• [Requirement]: Copy the lines below verbatim, but only from the line containing "ач — разрешения" through the end of the data.

(Records from a collection)

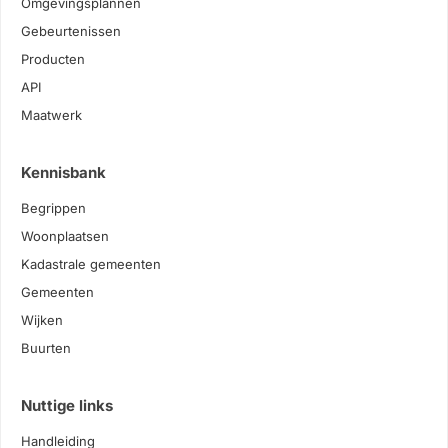
Omgevingsplannen
Gebeurtenissen
Producten
API
Maatwerk
Kennisbank
Begrippen
Woonplaatsen
Kadastrale gemeenten
Gemeenten
Wijken
Buurten
Nuttige links
Handleiding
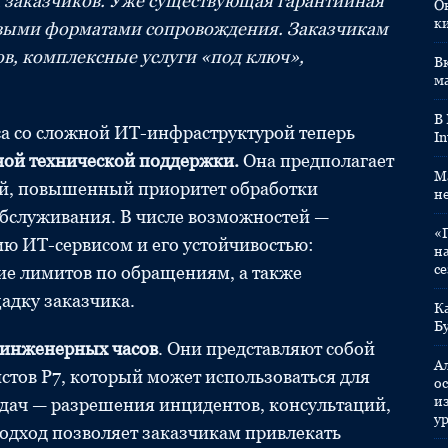
 заказчиков. Уже существующая гарантийная
О
к
овыми форматами сопровождения. Заказчикам
в, комплексные услуги «под ключ»,
Вк
м
.
В
са со сложной ИТ-инфраструктурой теперь
In
ой технической поддержки.
Она предполагает
M
ой, повышенный приоритет обработки
н
бслуживания. В числе возможностей —
«
ю ИТ-сервисом и его устойчивостью:
н
с
вие лимитов по обращениям, а также
адку заказчика.
К
Б
 инженерных часов
. Они представляют собой
А
тов Р7, который может использоваться для
ос
и
ач — разрешения инцидентов, консультаций,
у
подход позволяет заказчикам привлекать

• [Task response]:
ач — разрешения инцидентов, консультаций,
у
подход позволяет заказчикам привлекать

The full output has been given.